画主的虚影悬在半空,黑色油墨从周身滴落,在碎裂的柏油路上蚀出一个个空洞,嘶嘶冒着白烟。
林墨握紧画笔,指节发白。
“你到底想要什么?”
声音干涩,像砂纸摩擦过喉咙。
画主歪了歪头,那张模糊的脸上浮现出悲悯的微笑。
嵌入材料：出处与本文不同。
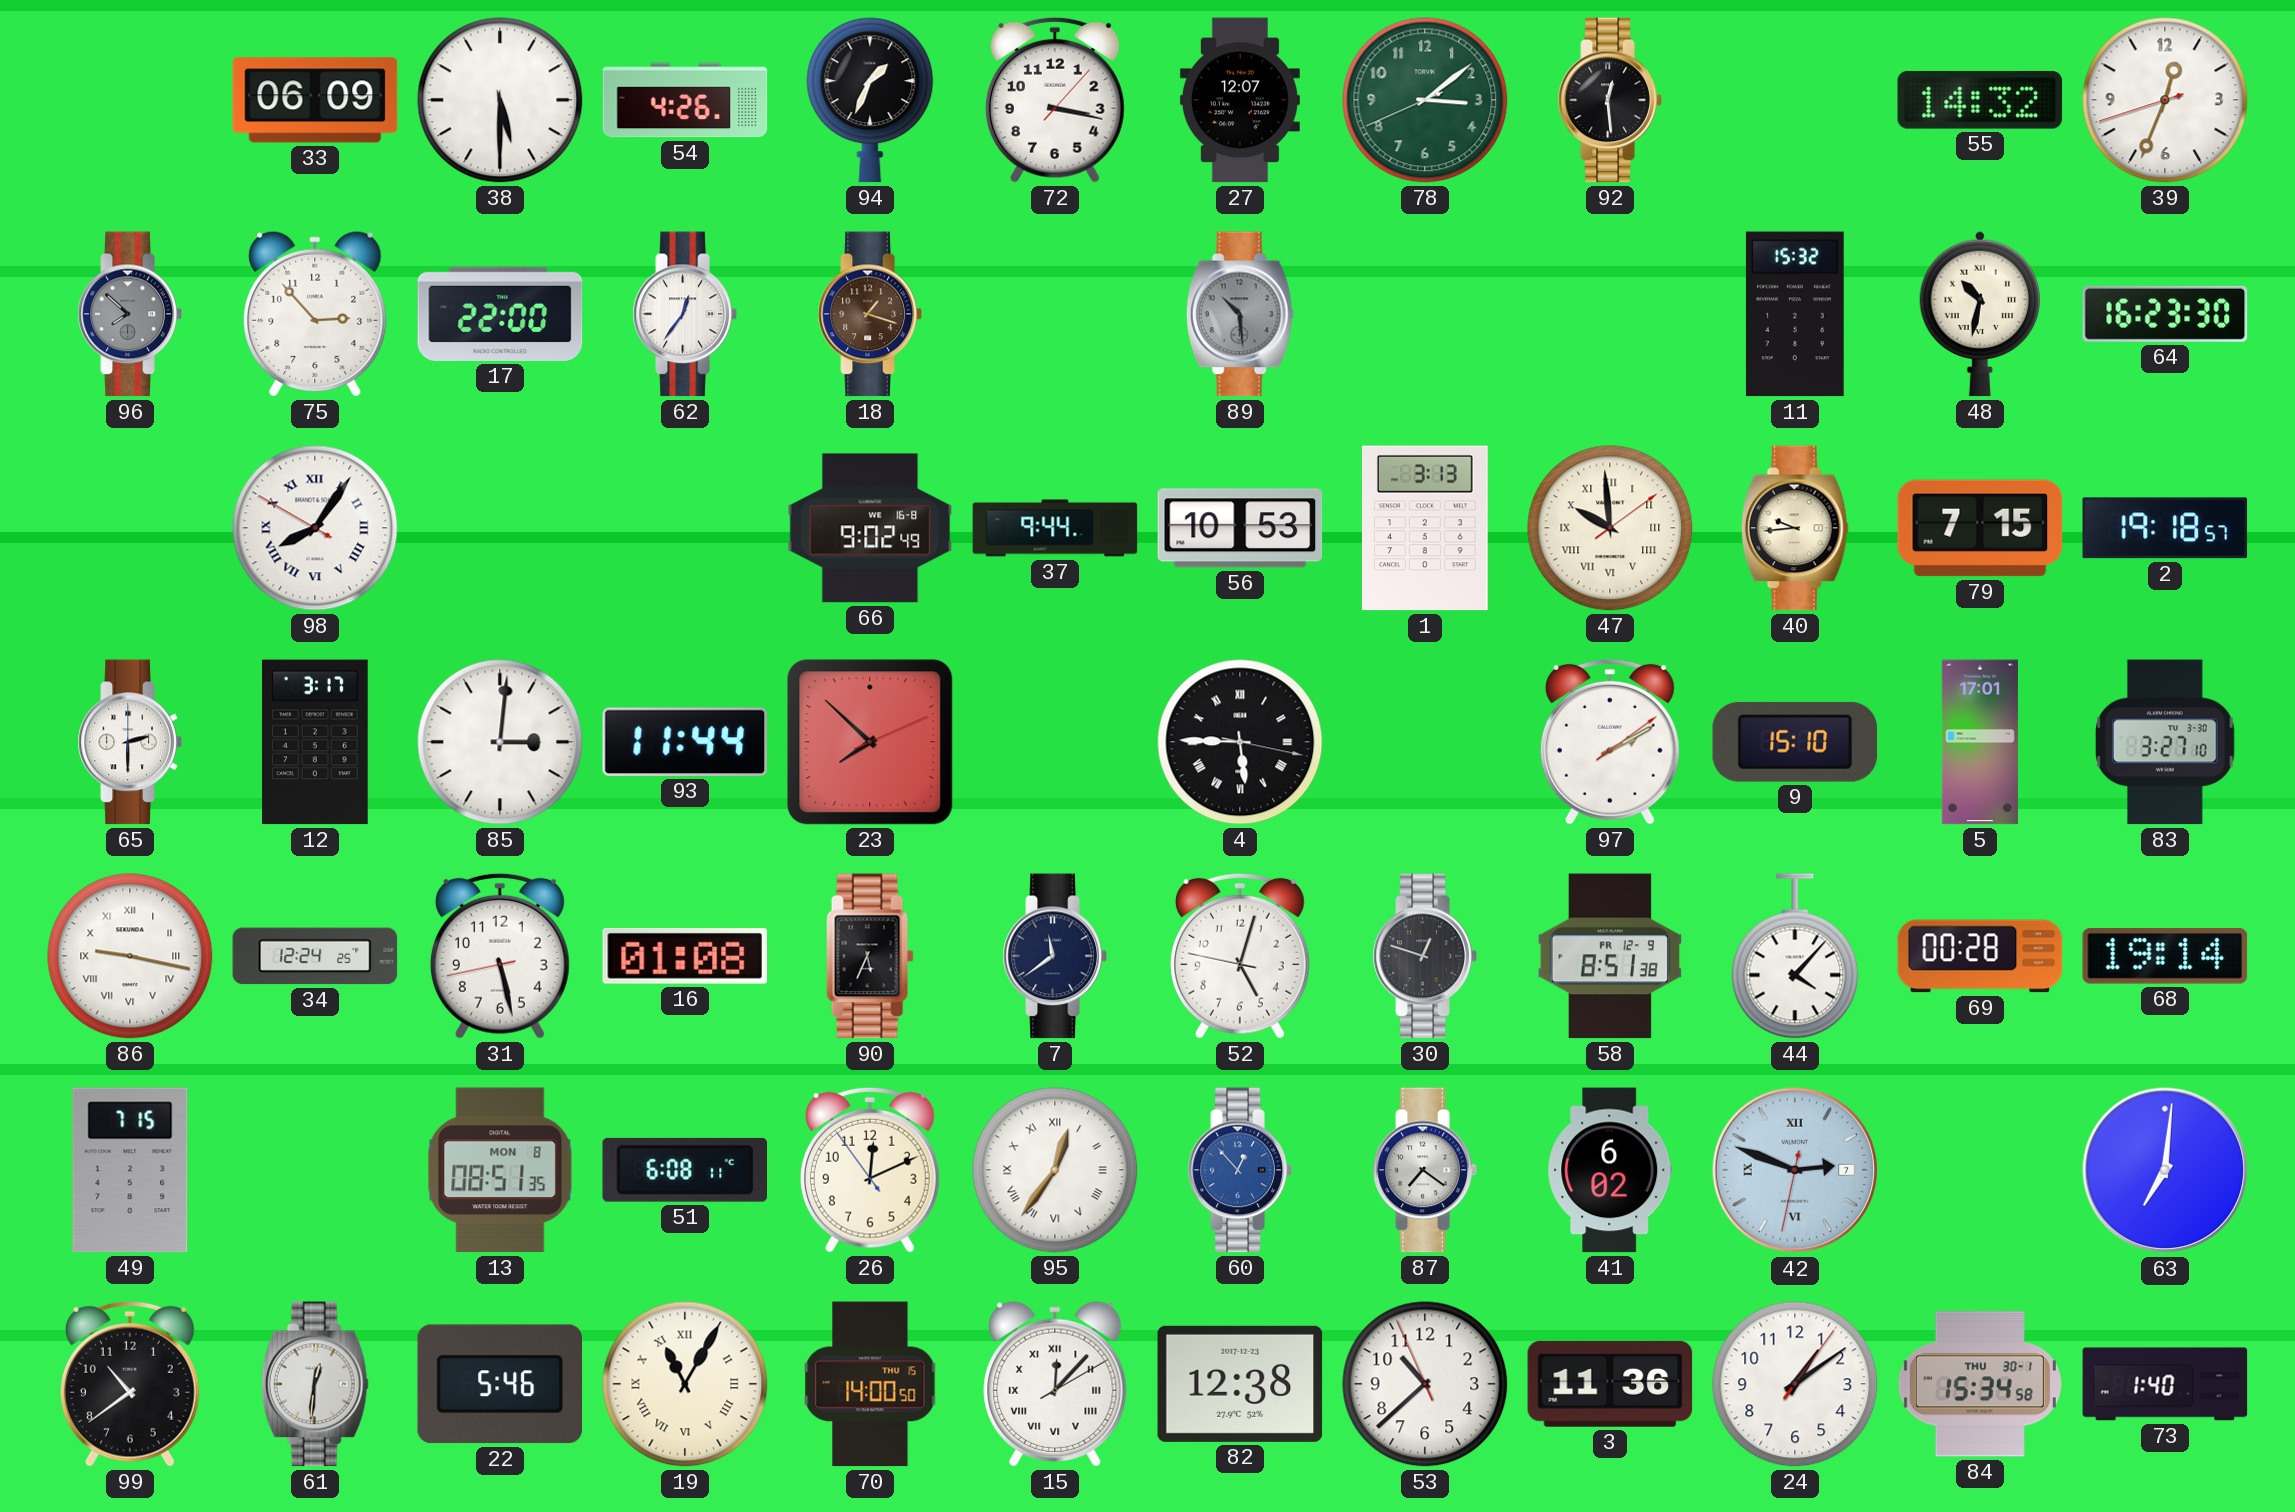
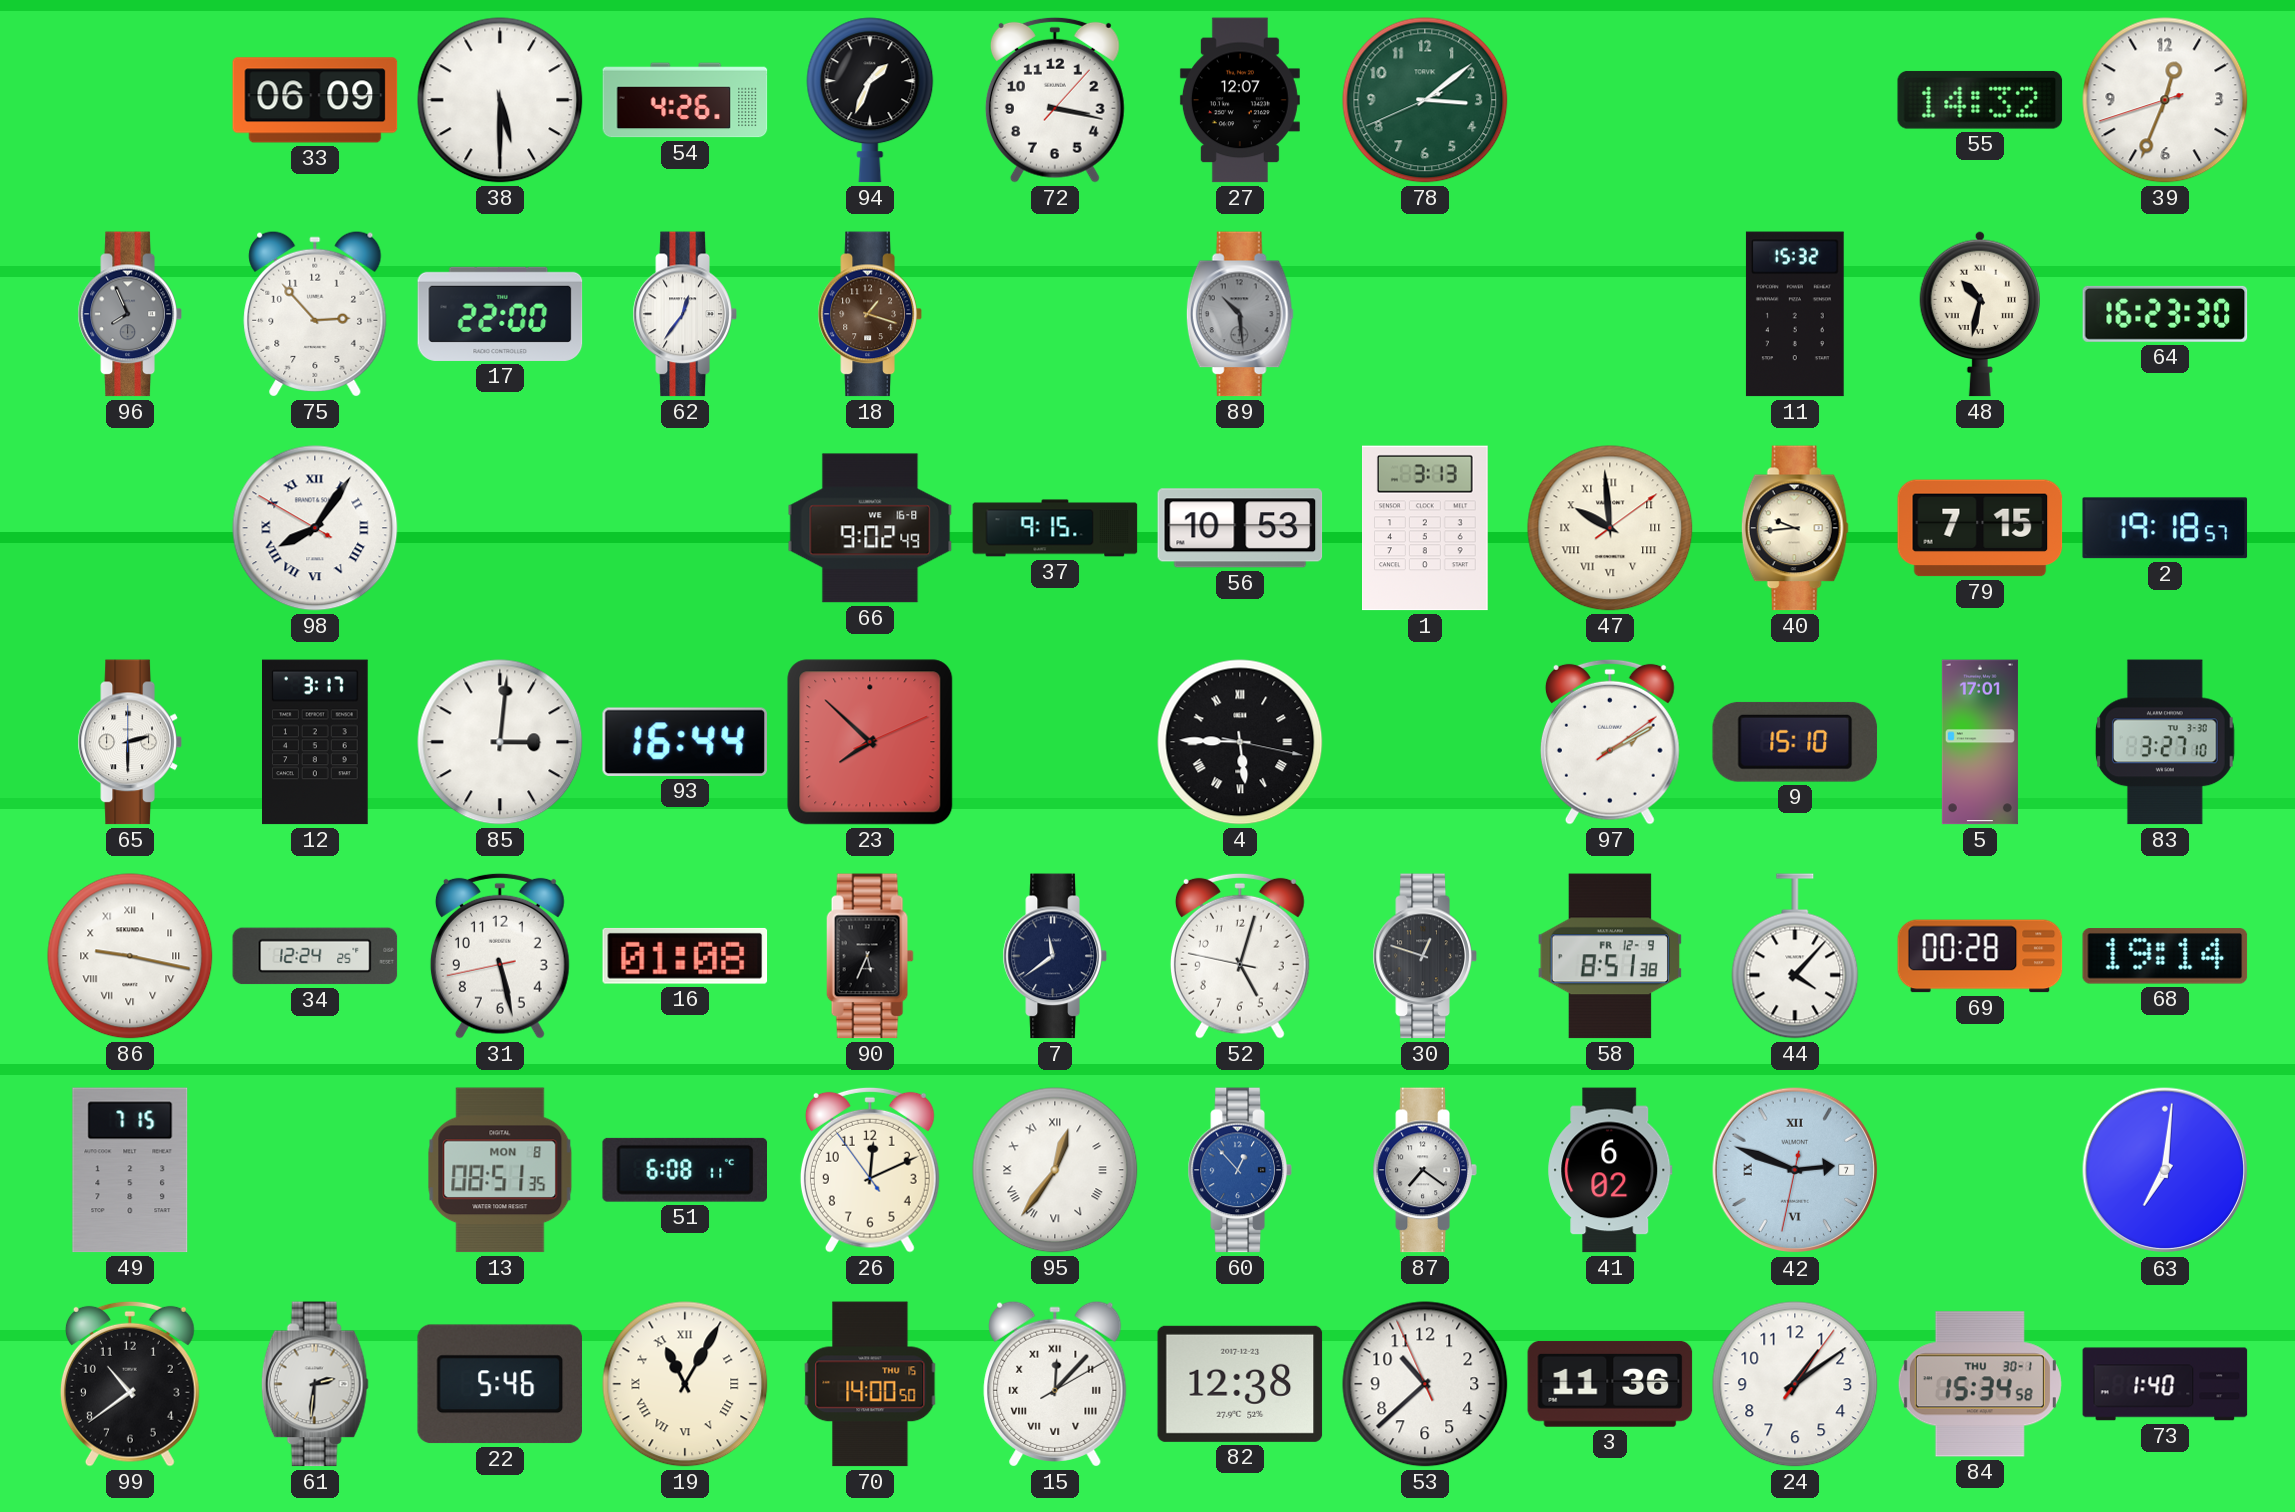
92: 12:29 -> none
96: 7:52 -> 7:56
37: 9:44 -> 9:15
93: 11:44 -> 16:44
61: 12:31 -> 2:31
油墨从眼角滑落,化作细小的黑色触手,钻入地面裂缝。
“我要你明白。”
声音温柔得令人毛骨悚然。
“每一次修复,都在杀死你自己。”
林墨瞳孔骤缩。
脚下的柏油路开始蠕动,像活物的皮肤。他低头,看见油墨正从裂缝中涌出,沿着鞋底向上攀爬,冰冷刺骨。他连退三步,鞋底在地面刮出刺耳的摩擦声。
画主没有动,只是静静看着他。
“你修补了东区的裂痕,那里七个人被油墨吞噬。”画主伸出手,指尖凝聚出一团黑雾,雾气中浮现出画面——一家三口在客厅里,身体正在溶解,男人死死护住妻儿,嘴里喊着什么,却发不出声音。油墨从眼眶、耳道、鼻孔涌出,像黑色的眼泪。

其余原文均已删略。